1. **text-davinci-003:**
* **Visual Trend:** This is the shortest bar, indicating the lowest EMD value.
* **Estimated Value:** The top of the bar aligns just above the 0.01 grid line. **Approximate Value: 0.011** (with an uncertainty of ±0.001).
2. **ChatGPT:**
* **Visual Trend:** This is the tallest bar, indicating the highest EMD value.
* **Estimated Value:** The top of the bar extends significantly above the 0.05 grid line. **Approximate Value: 0.054** (with an uncertainty of ±0.002).
3. **GPT-4:**
* **Visual Trend:** This bar is of intermediate height, shorter than ChatGPT but taller than text-davinci-003.
* **Estimated Value:** The top of the bar aligns just above the 0.04 grid line. **Approximate Value: 0.041** (with an uncertainty of ±0.001).
### Key Observations
* **Clear Hierarchy:** There is a distinct and significant ordering in the EMD values: text-davinci-003 < GPT-4 < ChatGPT.
* **Magnitude of Difference:** The EMD for ChatGPT (~0.054) is approximately five times larger than that of text-davinci-003 (~0.011). The EMD for GPT-4 (~0.041) is roughly four times that of text-davinci-003.
* **Non-Linear Progression:** The progression from the older model (text-davinci-003) to the newer ones does not show a monotonic improvement (decrease) in this specific metric. ChatGPT shows a substantial increase in EMD compared to its predecessor, while GPT-4 shows a reduction compared to ChatGPT but remains significantly higher than text-davinci-003.
### Interpretation
This chart provides a quantitative snapshot of a specific alignment property—calibration between expressed and underlying confidence—across three generations of OpenAI's models.

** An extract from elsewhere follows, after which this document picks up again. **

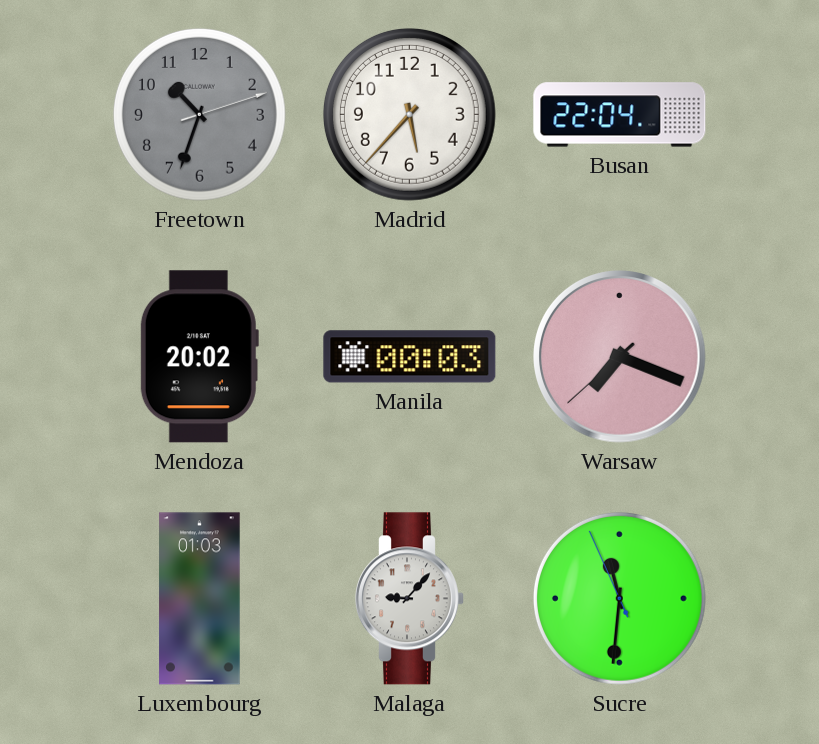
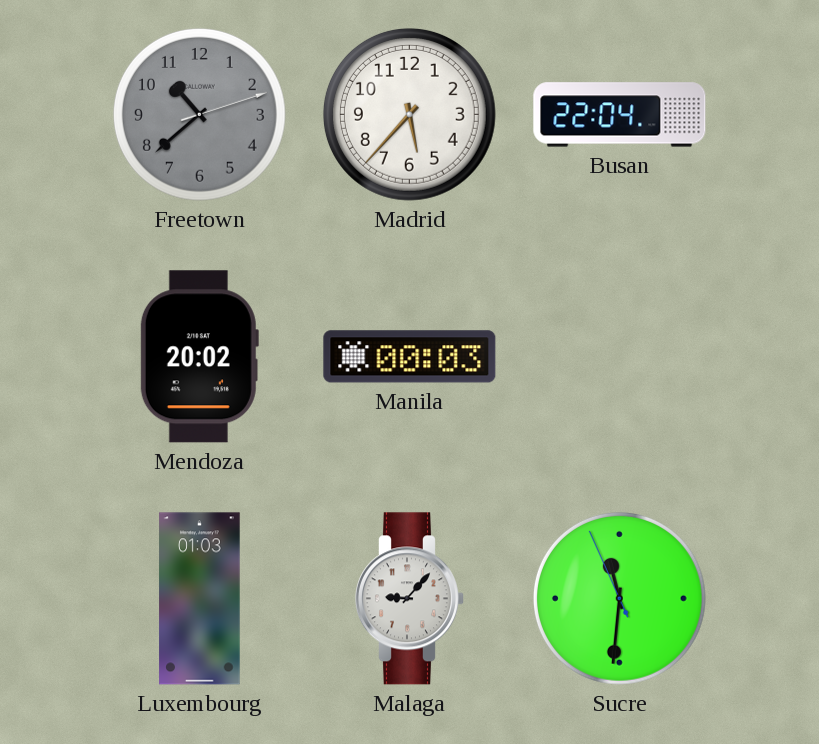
Freetown: 10:33 -> 10:38
Warsaw: 7:18 -> none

* **What the Data Suggests:** The data suggests that the transition from the text-davinci-003 model to the ChatGPT (likely instruct-tuned) model was associated with a major increase in the discrepancy between verbal and internal confidence. This could imply that the tuning process for ChatGPT, while improving other capabilities like instruction following, may have inadvertently decoupled the model's ability to accurately report its own internal certainty.
* **Relationship Between Elements:** The subsequent reduction in EMD for GPT-4 compared to ChatGPT indicates that this calibration issue was addressed to some degree in the newer model, though it did not return to the lower level seen in text-davinci-003. This could reflect a more sophisticated or different alignment strategy in GPT-4.
* **Notable Anomalies/Implications:** The most striking finding is the poor calibration (high EMD) of ChatGPT relative to both its predecessor and successor. For applications requiring reliable confidence estimates (e.g., high-stakes decision support, medical diagnosis, or factual verification), this metric is critical. The chart implies that users should be cautious about interpreting ChatGPT's stated confidence levels as accurate reflections of its internal certainty, whereas text-davinci-003 and, to a lesser extent, GPT-4 may provide more calibrated confidence signals. The chart highlights that model capability and alignment properties like calibration do not always improve in a linear fashion with each new release.